COMPATIBILITY & PORTING CONSIDERATIONS:

   AutoClass C was written in ANSI C using the GNU gcc compiler
   version 2.6.3 running on a SunSparc under SunOS 4.1.3.

   It has also been ported to and tested on:
     - SunSparc under Solaris 2.4 using SPARCompiler C version 3.00;
     - SunSparc under SunOS 4.1.3 using SPARCompiler C version 3.00;
     - SGI Indigo under IRIX 5.2 using the bundled cc compiler;
     - Linux version 1.2.10, GCC version 2.5.8, libc version
           4.6.25;
     - HP9000/735 & HP9000/C110 under HPUX 10.10 using the bundled
           cc compiler;
     - Windows NT/95 using the Microsoft Visual C++ 5.0 compiler.

   Considerations for porting to other platforms, operating systems,
   and compilers:

   - int & float types must be at least 32 bit words
   - floating point arithmetic must be IEEE standard
   - values.h constant #defines are not consistent with IEEE standard --
        used Symbolics Genera 8.3 values in autoclass.h
   - globals.c, io-results.c, & search-control-2.c:
        G_safe_file_writing_p = TRUE; only supported under Unix, 
        since it does system calls to mv (rename file) and rm (delete
        file).
   - utils.c: char_input_test -- which implements the typing of 'q'
        and <return> to quit the search --  uses Unix system call fcntl,
        and file fcntlcom-ac.h; get_universal_time -- uses Unix system
        call time.
   - init.c: init -- uses Unix system call getcwd (get current working
        directory); sets "normalizer" value for random number generator 
        library function "srand48".
   - search-control.c, search-basic.c, search-control-2.c, & utils.c:
        Use C library functions srand48/lrand48 for random number
        generation.


LIMITATIONS:

   AutoClass C is limited by memory requirements that are roughly in 
   proportion to the number of data, times the number of attributes (the 
   data space); plus the number of classes, times number of modeled 
   attributes (the model space); plus a fixed program space.  Thus there 
   should be no limit on the number of attributes beyond the program 
   addressable memory, but there are definite tradeoffs with respect to
   the model space, and performance degradations as paging requirements 
   increase.

   For very large data sets, you may well find that even if you can handle
   the data, the processing time is excessive.  If that is the case, it may 
   be worthwhile to try class generation on random subsets of the data set.  
   This should pick out the major classes, although it will miss small 
   ones that are only vaguely represented in the random subsets. You can 
   then switch to prediction mode to classify the entire data set.
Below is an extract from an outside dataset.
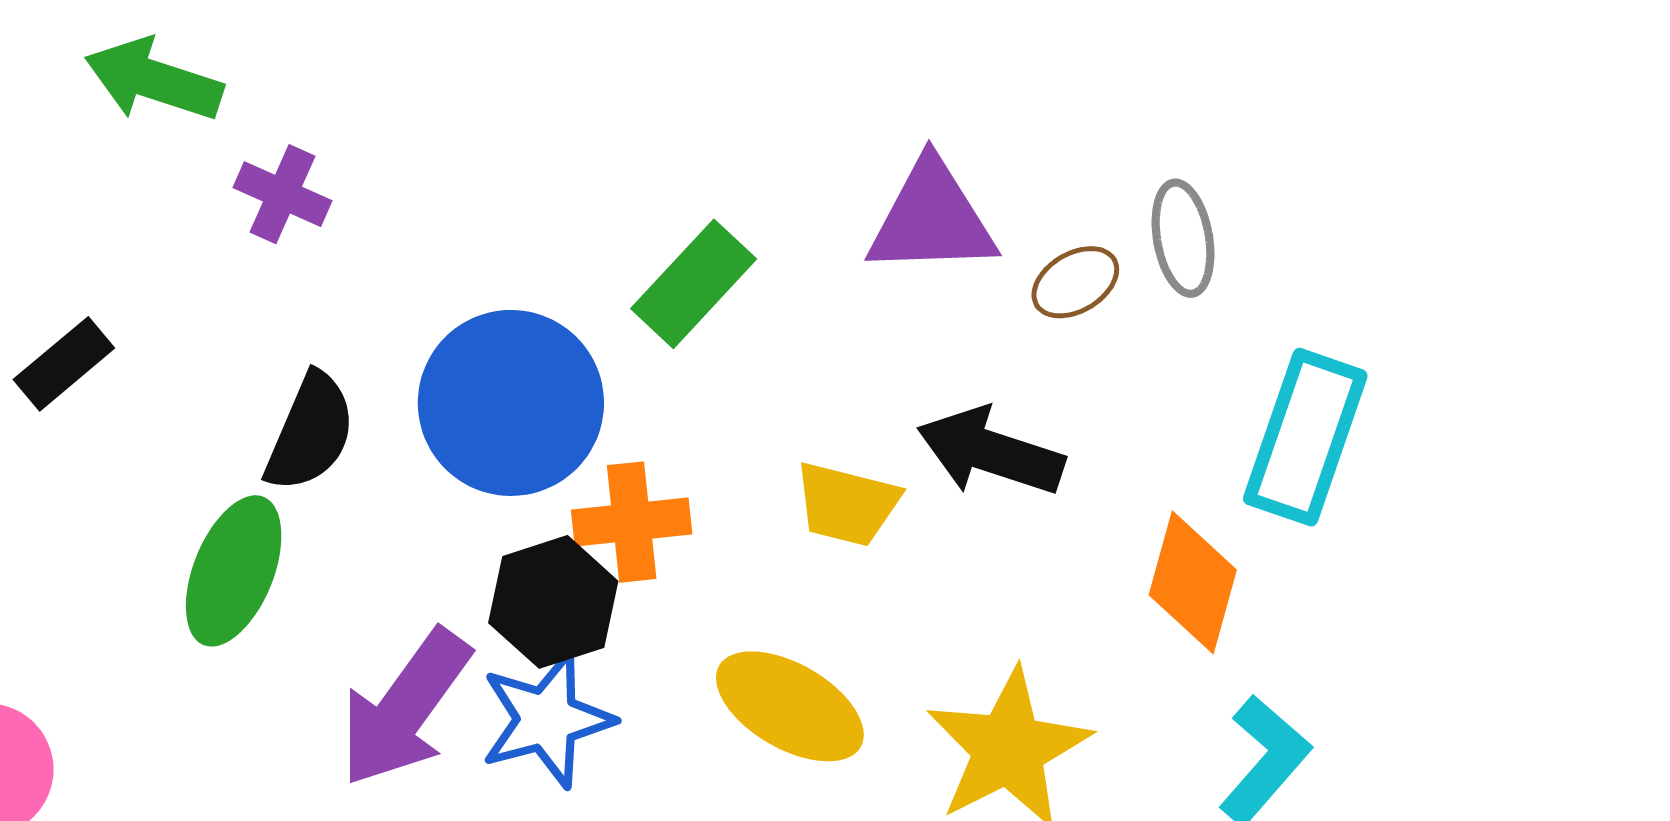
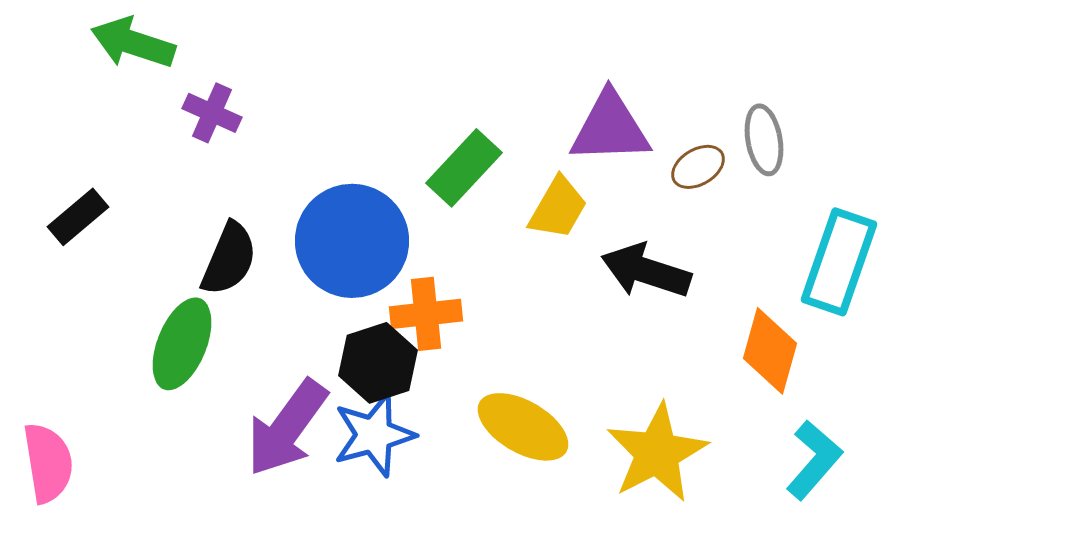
yellow trapezoid: (847, 504) -> (558, 208), moved, turned -74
BUILDING THE AUTOCLASS C SYSTEM -- UNIX PLATFORMS

    Assuming that "." is not in $PATH --

    % cd ~/autoclass-c 		# or equivalent
    % chmod u+x load-ac         # if you have not already done so
    % load-ac

    { Which compiler, GNU(gcc) or SunOS(acc)? - {gcc|acc}: }
    { Which compiler, GNU(gcc) or Solaris(cc)? - {gcc|cc}: }
    { no prompt if SGI or Linux }

    <compiler and linker messages>

    % ./autoclass-c/autoclass    # show autoclass options

    AutoClass Search: 
      % ./autoclass -search <.db2[-bin] file path> <.hd2 file path>
             <.model file path> <.s-params file path> 

    AutoClass Reports: 
      % ./autoclass -reports <.results[-bin] file path> <.search file path> 
             <.r-params file path> 

    AutoClass Prediction: 
      % ./autoclass -predict <test.. .db2 file path>
             <training.. .results[-bin] file path>
             <training.. .search file path> <training.. .r-params file path> 


BUILDING THE AUTOCLASS C SYSTEM -- WINDOWS PLATFORMS

    Use Mirosoft Visual C++ 5.0 Developer Studio to build Autoclass.exe
        File->Open Workspace: f:\autoclass-c-win\prog\AutoclassC.dsw
        Build->Build Autoclass.exe

    f:\autoclass-c-win> copy prog\Debug\Autoclass.exe .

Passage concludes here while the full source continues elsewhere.